Question

What is the symmetric function for \(α^5+β^5\)?

Answer 1

Where \(\alpha\) and \(\beta\) are roots of a quadratic polynomial.

Answer 2

I believe it is the expansion of that and then substituting the values for \(\alpha + \beta \) and \(\alpha\beta\)

Answer 3

I don't know, I have no idea about this.

Answer 4

I don't even know what question means. If someone could explain me the question.

Answer 5

i cant make any sense of what google has to offer in this

Answer 6

All quadratic functions are symmetric, right?
\[(x-a)(x-b)=0\]
\(a\) and \(b\) are the roots and that's all I can make out of it.

Earlier FoolForMath posted a definition "A function of α and β is said to be symmetric if it remains unchanged when α and β are interchanged".

Answer 7

but it is not asking for symmetric function of the quadratic equation

Answer 8

Symmetric function of roots: A functions of α and β is said to be symmetric if it's remain unchanged when α and β are interchanged.

\[ α^5+β^5 = (α^3+β^3)(α^2+β^2)-α^2β^2(α+β) \]

Answer 9

Unrelated Fun: http://www.damnlol.com/i/7355afe7994b2baf4125c449794140c6.jpg

Answer 10

But what does this Graphically imply?

And what is \(\alpha^5+\beta^5\)?
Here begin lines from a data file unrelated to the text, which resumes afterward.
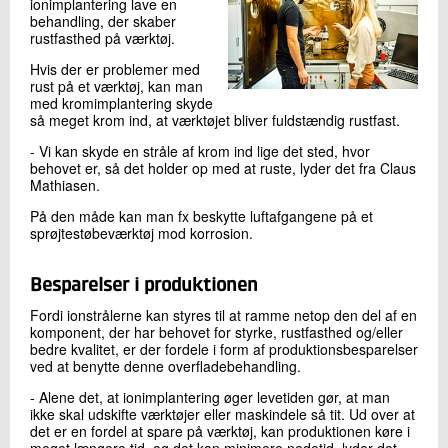
ionimplantering lave en
behandling, der skaber
rustfasthed på værktøj.
Hvis der er problemer med
rust på et værktøj, kan man
med kromimplantering skyde
så meget krom ind, at værktøjet bliver fuldstændig rustfast.
- Vi kan skyde en stråle af krom ind lige det sted, hvor
behovet er, så det holder op med at ruste, lyder det fra Claus
Mathiasen.
På den måde kan man fx beskytte luftafgangene på et
sprøjtestøbeværktøj mod korrosion.
Besparelser i produktionen
Fordi ionstrålerne kan styres til at ramme netop den del af en
komponent, der har behovet for styrke, rustfasthed og/eller
bedre kvalitet, er der fordele i form af produktionsbesparelser
ved at benytte denne overfladebehandling.
- Alene det, at ionimplantering øger levetiden gør, at man
ikke skal udskifte værktøjer eller maskindele så tit. Ud over at
det er en fordel at spare på værktøj, kan produktionen køre i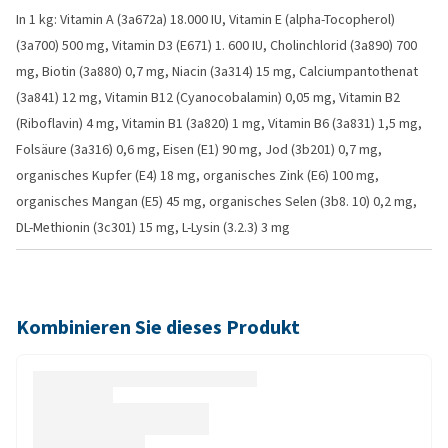
In 1 kg: Vitamin A (3a672a) 18.000 IU, Vitamin E (alpha-Tocopherol)
(3a700) 500 mg, Vitamin D3 (E671) 1. 600 IU, Cholinchlorid (3a890) 700
mg, Biotin (3a880) 0,7 mg, Niacin (3a314) 15 mg, Calciumpantothenat
(3a841) 12 mg, Vitamin B12 (Cyanocobalamin) 0,05 mg, Vitamin B2
(Riboflavin) 4 mg, Vitamin B1 (3a820) 1 mg, Vitamin B6 (3a831) 1,5 mg,
Folsäure (3a316) 0,6 mg, Eisen (E1) 90 mg, Jod (3b201) 0,7 mg,
organisches Kupfer (E4) 18 mg, organisches Zink (E6) 100 mg,
organisches Mangan (E5) 45 mg, organisches Selen (3b8. 10) 0,2 mg,
DL-Methionin (3c301) 15 mg, L-Lysin (3.2.3) 3 mg
Kombinieren Sie dieses Produkt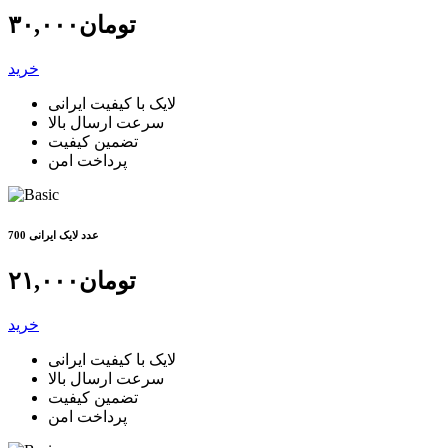
تومان
۳۰,۰۰۰
خرید
لایک با کیفیت ایرانی
سرعت ارسال بالا
تضمین کیفیت
پرداخت امن
700 عدد لایک ایرانی
تومان
۲۱,۰۰۰
خرید
لایک با کیفیت ایرانی
سرعت ارسال بالا
تضمین کیفیت
پرداخت امن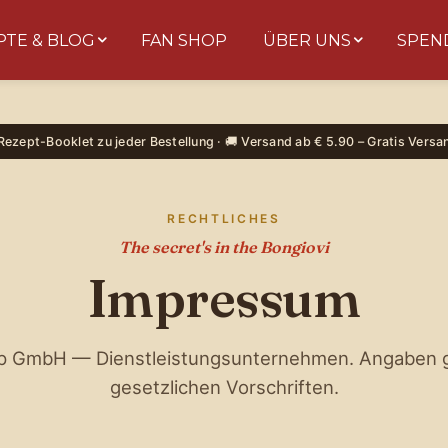
PTE & BLOG
FAN SHOP
ÜBER UNS
SPEN
 Rezept-Booklet zu jeder Bestellung · 🚚 Versand ab € 5.90 – Gratis Versa
RECHTLICHES
The secret's in the Bongiovi
Impressum
p GmbH — Dienstleistungsunternehmen. Angaben 
gesetzlichen Vorschriften.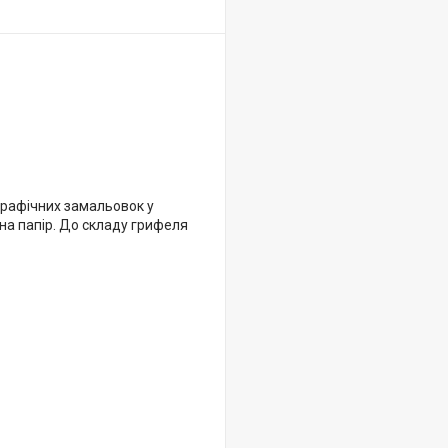
 графічних замальовок у
на папір. До складу грифеля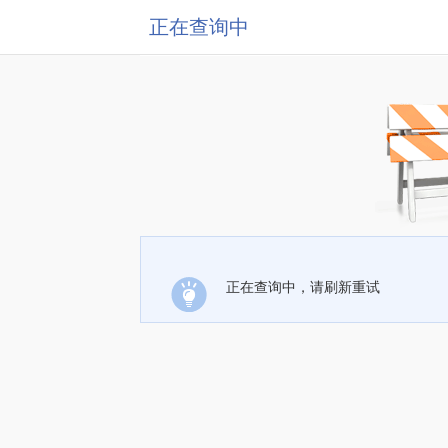
正在查询中
正在查询中，请刷新重试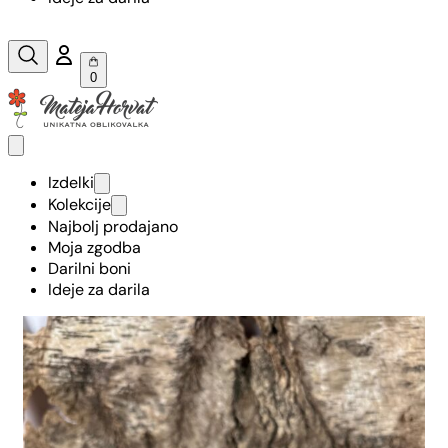
0
Izdelki
Kolekcije
Najbolj prodajano
Moja zgodba
Darilni boni
Ideje za darila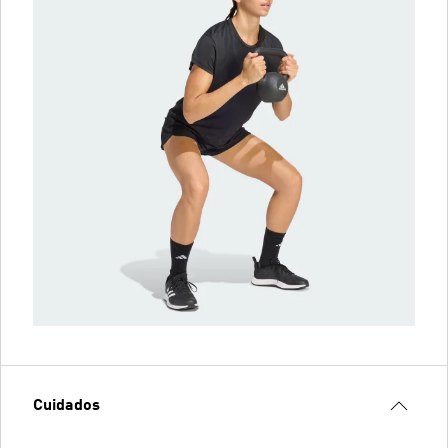
Cuidados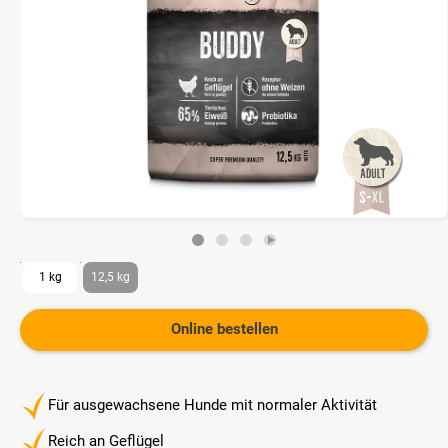
1 kg
12,5 kg
Online bestellen
Für ausgewachsene Hunde mit normaler Aktivität
Reich an Geflügel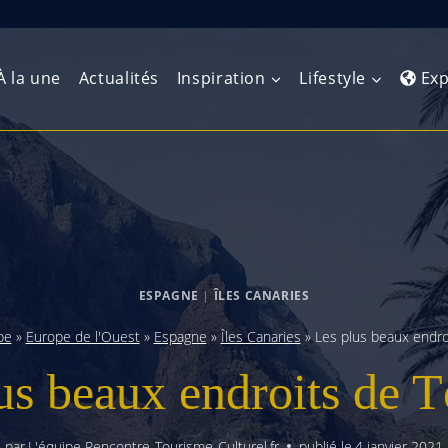
À la une
Actualités
Inspiration
Lifestyle
Exp
Europe de l’Ouest
Amérique du Nord
Afrique 
(Maghre
Europe du Nord
Amérique centrale
Afrique 
Europe centrale
Antilles et Caraïbes
ESPAGNE
|
ÎLES CANARIES
Afrique d
Europe de l’Est
Amérique du Sud
pe
»
Europe de l'Ouest
»
Espagne
»
Îles Canaries
»
Les plus beaux endro
Afrique 
Balkans
us beaux endroits de T
par
L'équipe Rencontre-Tourisme-Culturel.fr
publié le
4 janvier 2021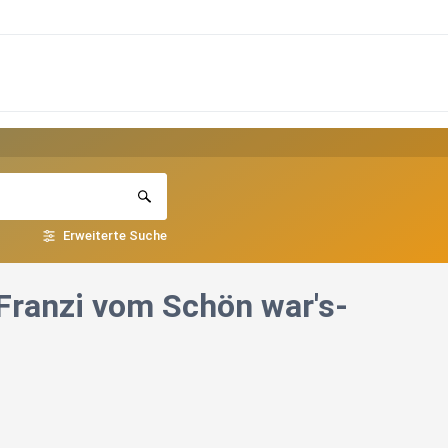
Erweiterte Suche
 Franzi vom Schön war's-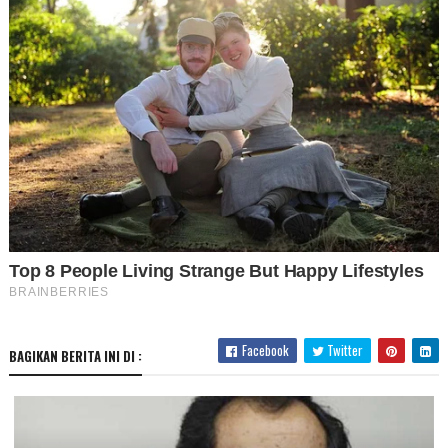
Facebook
Twitter
BAGIKAN BERITA INI DI :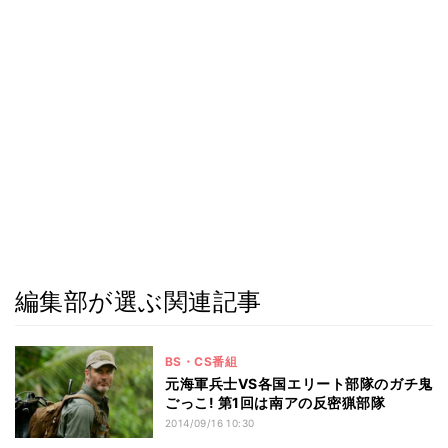
編集部が選ぶ関連記事
BS・CS番組
元海軍兵士VS各国エリート部隊のガチ鬼
ごっこ! 第1回は南アの反密猟部隊
2014/09/16 10:30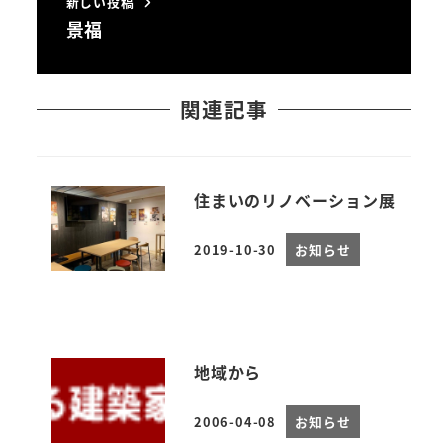
新しい投稿
景福
関連記事
住まいのリノベーション展
2019-10-30
お知らせ
投稿日
地域から
2006-04-08
お知らせ
投稿日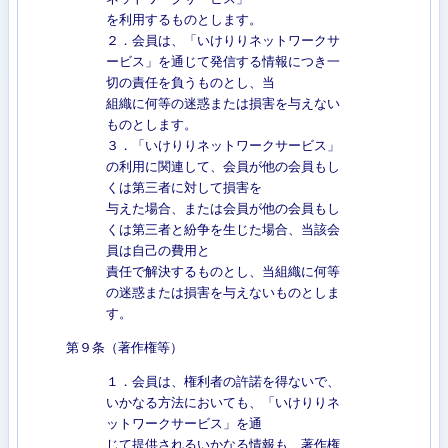
を利用するものとします。
２．会員は、「いけりりネットワークサ
ービス」を通じて発信する情報につき一
切の責任を負うものとし、当
組織に何等の迷惑または損害を与えない
ものとします。
３．「いけりりネットワークサービス」
の利用に関連して、会員が他の会員もし
くは第三者に対して損害を
与えた場合、または会員が他の会員もし
くは第三者と紛争を生じた場合、当該会
員は自己の費用と
責任で解決するものとし、当組織に何等
の迷惑または損害を与えないものとしま
す。
第９条（著作権等）
１．会員は、権利者の許諾を得ないで、
いかなる方法においても、「いけりりネ
ットワークサービス」を通
じて提供されるいかなる情報も、著作権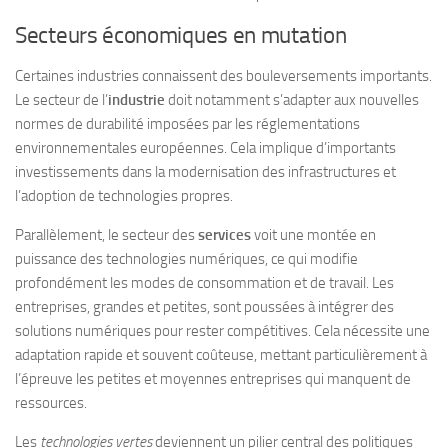
Secteurs économiques en mutation
Certaines industries connaissent des bouleversements importants.
Le secteur de l’
industrie
doit notamment s’adapter aux nouvelles
normes de durabilité imposées par les réglementations
environnementales européennes. Cela implique d’importants
investissements dans la modernisation des infrastructures et
l’adoption de technologies propres.
Parallèlement, le secteur des
services
voit une montée en
puissance des technologies numériques, ce qui modifie
profondément les modes de consommation et de travail. Les
entreprises, grandes et petites, sont poussées à intégrer des
solutions numériques pour rester compétitives. Cela nécessite une
adaptation rapide et souvent coûteuse, mettant particulièrement à
l’épreuve les petites et moyennes entreprises qui manquent de
ressources.
Les
technologies vertes
deviennent un pilier central des politiques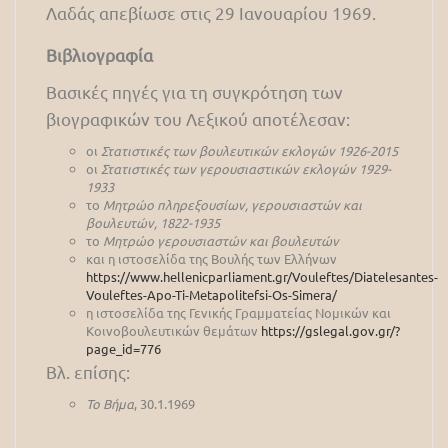
Λαδάς απεβίωσε στις 29 Ιανουαρίου 1969.
Βιβλιογραφία
Βασικές πηγές για τη συγκρότηση των
βιογραφικών του Λεξικού αποτέλεσαν:
οι
Στατιστικές των βουλευτικών εκλογών 1926-2015
οι
Στατιστικές των γερουσιαστικών εκλογών 1929-
1933
το
Μητρώο πληρεξουσίων, γερουσιαστών και
βουλευτών, 1822-1935
το
Μητρώο γερουσιαστών και βουλευτών
και η ιστοσελίδα της Βουλής των Ελλήνων
https://www.hellenicparliament.gr/Vouleftes/Diatelesantes-
Vouleftes-Apo-Ti-Metapolitefsi-Os-Simera/
η ιστοσελίδα της Γενικής Γραμματείας Νομικών και
Κοινοβουλευτικών θεμάτων
https://gslegal.gov.gr/?
page_id=776
Βλ. επίσης:
Το Βήμα
, 30.1.1969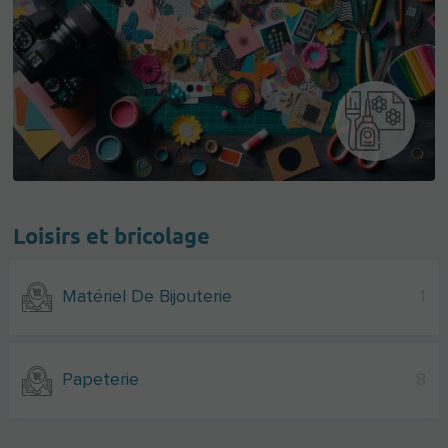
Loisirs et bricolage
Matériel De Bijouterie
1
Papeterie
8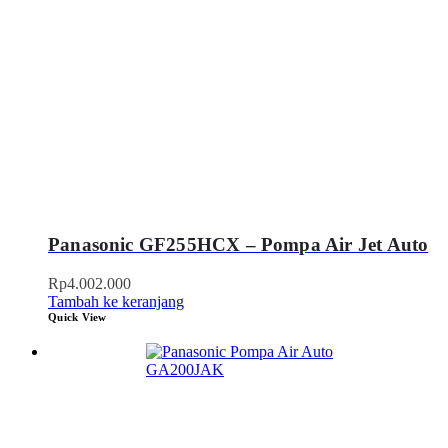
Panasonic GF255HCX – Pompa Air Jet Auto
Rp
4.002.000
Tambah ke keranjang
Quick View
I can a plot a function and show \(\alpha\) and \(\beta\) but I don't a thing what \(\alpha^5+\beta^5\) or \(|\alpha + \beta|\) is.

Answer 11

"...I don't know* a thing..."

Answer 12

I am not aware of any graphical significance but I have used it some problems where a quadratic equation is given and we need find these ...

Answer 13

Oh :-( then I guess I would remain confused about this concept

Answer 14

btw FoolForMath what is the function?
\(↓ ↓ \) This is just a algebraic manipulation, right? This can't be a function?!
\[α^5+β^5 = (α^3+β^3)(α^2+β^2)-α^2β^2(α+β)\]

Answer 15

What do you after the manipulation, do you replace the \(\alpha\) and \(\beta\) using sums and products property of a quadratic expression?

Answer 16

why does amistre have to mention google in his answers lol, is it some fun fashion kinda thing with respect to answering questions?

Answer 17

But even if you replace the α and β using sums and products property of a quadratic expression, you won't get a function. You will only get a constant value. So what is the function?

Answer 18

this is quite messy lol

Answer 19

I don't really understand the question, could you explain?

Answer 20

Yeah, at least for me it is. @saso


Me neither Mr.Math, FoolForMath asked this question [at] http://openstudy.com/users/sasogeek#/updates/4f3f4c0ae4b0534c53cbbc1d

Answer 21

The question doesn't make sense to me. We can write a function \(f(\alpha,\beta)=\alpha^5+\beta^5.\) This function is symmetric since \(f(\alpha,\beta)=f(\beta,\alpha) \) for all \(\alpha\) and \(\beta\) in the domain of \(f\).
But I don't see this answers the question that I don't understand :-D

Answer 22

But αand β are constants, why would they ever make a function?

Answer 23

Oh.

Answer 24

Where α and β are roots of a quadratic polynomial.

Answer 25

I can't find my question paper, else I would have posted one example problem.

Answer 26

Maybe I am overthinking this :-/

Answer 27

yes you are.

Answer 28

Yes, I think there's something missing in the question.